エルナに一番反抗的だった娘。悪魔祓いの修道女。
ゾイはその場にしゃがみ込み、下から覗き込むようにしてエルナの顔を見上げた。
「……一番、心配してたの、暗夜だよって言ったら、どうする……?」
「え……?」
「あなたが戻ったら、受け入れてやってくれって言ったんだ。すごく辛そうだったよ」
「……」
「分からないよね。分からないから、謝れない。だから先生に打たれたんだよ」
ゾイの言う通りだ。
エルナには何も分からない。そもそも、エルナに逆印を刻んだのは暗夜だ。たとえ逆印の使用を認めたのが母であったとしても、その暗夜の行動は酷い欺瞞にしか思えない。
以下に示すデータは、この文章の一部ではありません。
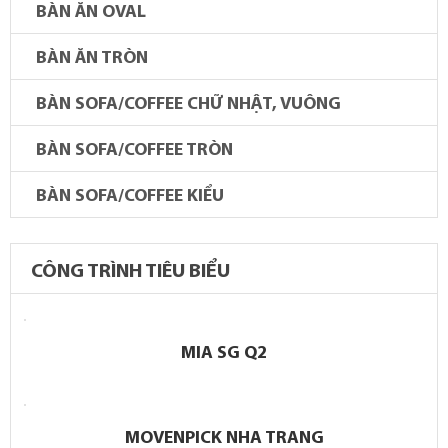
BÀN ĂN OVAL
BÀN ĂN TRÒN
BÀN SOFA/COFFEE CHỮ NHẬT, VUÔNG
BÀN SOFA/COFFEE TRÒN
BÀN SOFA/COFFEE KIỂU
CÔNG TRÌNH TIÊU BIỂU
MIA SG Q2
MOVENPICK NHA TRANG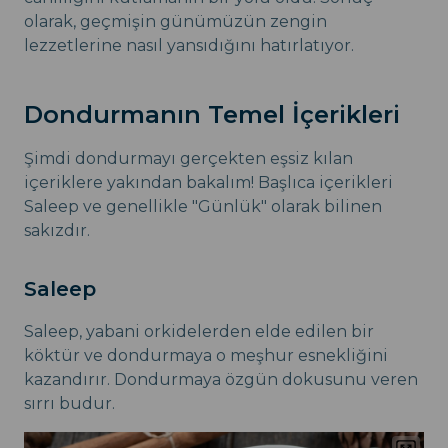
olarak, geçmişin günümüzün zengin
lezzetlerine nasıl yansıdığını hatırlatıyor.
Dondurmanın Temel İçerikleri
Şimdi dondurmayı gerçekten eşsiz kılan
içeriklere yakından bakalım! Başlıca içerikleri
Saleep ve genellikle "Günlük" olarak bilinen
sakızdır.
Saleep
Saleep, yabani orkidelerden elde edilen bir
köktür ve dondurmaya o meşhur esnekliğini
kazandırır. Dondurmaya özgün dokusunu veren
sırrı budur.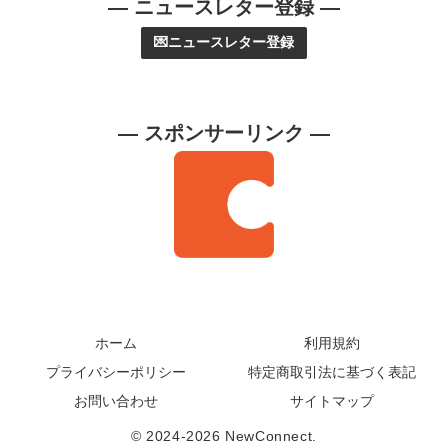
— ニュースレター登録 —
💌ニュースレター登録
— スポンサーリンク —
ホーム
利用規約
プライバシーポリシー
特定商取引法に基づく表記
お問い合わせ
サイトマップ
© 2024-2026 NewConnect.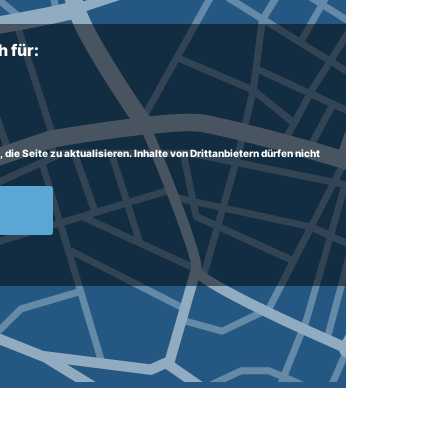
 für:
ie Seite zu aktualisieren. Inhalte von Drittanbietern dürfen nicht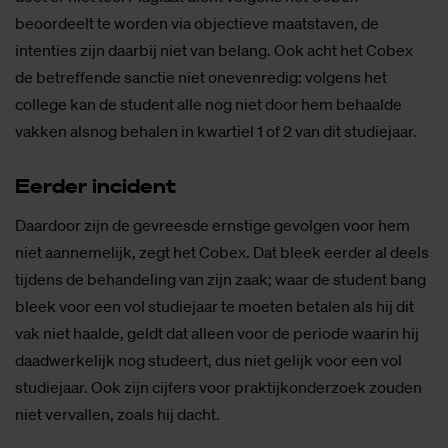
beoordeelt te worden via objectieve maatstaven, de
intenties zijn daarbij niet van belang. Ook acht het Cobex
de betreffende sanctie niet onevenredig: volgens het
college kan de student alle nog niet door hem behaalde
vakken alsnog behalen in kwartiel 1 of 2 van dit studiejaar.
Eer­der in­ci­dent
Daardoor zijn de gevreesde ernstige gevolgen voor hem
niet aannemelijk, zegt het Cobex. Dat bleek eerder al deels
tijdens de behandeling van zijn zaak; waar de student bang
bleek voor een vol studiejaar te moeten betalen als hij dit
vak niet haalde, geldt dat alleen voor de periode waarin hij
daadwerkelijk nog studeert, dus niet gelijk voor een vol
studiejaar. Ook zijn cijfers voor praktijkonderzoek zouden
niet vervallen, zoals hij dacht.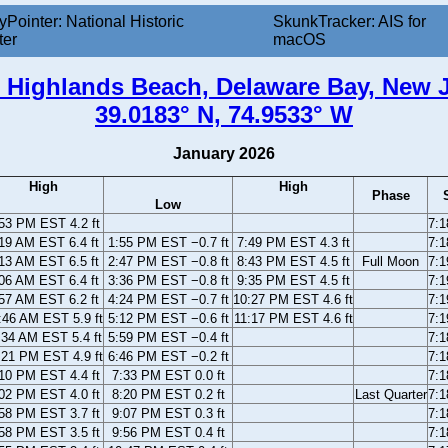
yPointer: National Historic
SkunkTracker: AIS for
ter
macOS
 Highlands Beach, Delaware Bay, New 
39.0183° N, 74.9533° W
January 2026
High
High
Phase
Low
53 PM EST 4.2 ft
7:
19 AM EST 6.4 ft
1:55 PM EST −0.7 ft
7:49 PM EST 4.3 ft
7:
13 AM EST 6.5 ft
2:47 PM EST −0.8 ft
8:43 PM EST 4.5 ft
Full Moon
7:
06 AM EST 6.4 ft
3:36 PM EST −0.8 ft
9:35 PM EST 4.5 ft
7:
57 AM EST 6.2 ft
4:24 PM EST −0.7 ft
10:27 PM EST 4.6 ft
7:
:46 AM EST 5.9 ft
5:12 PM EST −0.6 ft
11:17 PM EST 4.6 ft
7:
:34 AM EST 5.4 ft
5:59 PM EST −0.4 ft
7:
:21 PM EST 4.9 ft
6:46 PM EST −0.2 ft
7:
10 PM EST 4.4 ft
7:33 PM EST 0.0 ft
7:
02 PM EST 4.0 ft
8:20 PM EST 0.2 ft
Last Quarter
7:
58 PM EST 3.7 ft
9:07 PM EST 0.3 ft
7:
58 PM EST 3.5 ft
9:56 PM EST 0.4 ft
7:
ルシールに打たれた頬がずきずきと痛み、エルナは、ぽろぽろと涙を流しながら言った。
「……それは偽善です。お前たちは、暗夜に騙されてます……」
その言葉を聞いて、ゾイは嬉しそうに笑った。
「そう言うと思った。変わらなくて安心したよ」
ゾイはスラム街の出身だ。誰よりも孤児の事を知っている。その日暮らしの苦労を知っている。痛みと惨めさを知っている。
ゾイは、平淡な顔で言った。
「私、先生ほど優しくないんだ」
「え……? な、何を……」
困惑するエルナの襟首を掴まえてその場に立たせると、ゾイは冷たく嘲笑った。
「さあ、次は私の番だよ……」
その日、エルナの自尊心は完膚なきまでに砕け散った。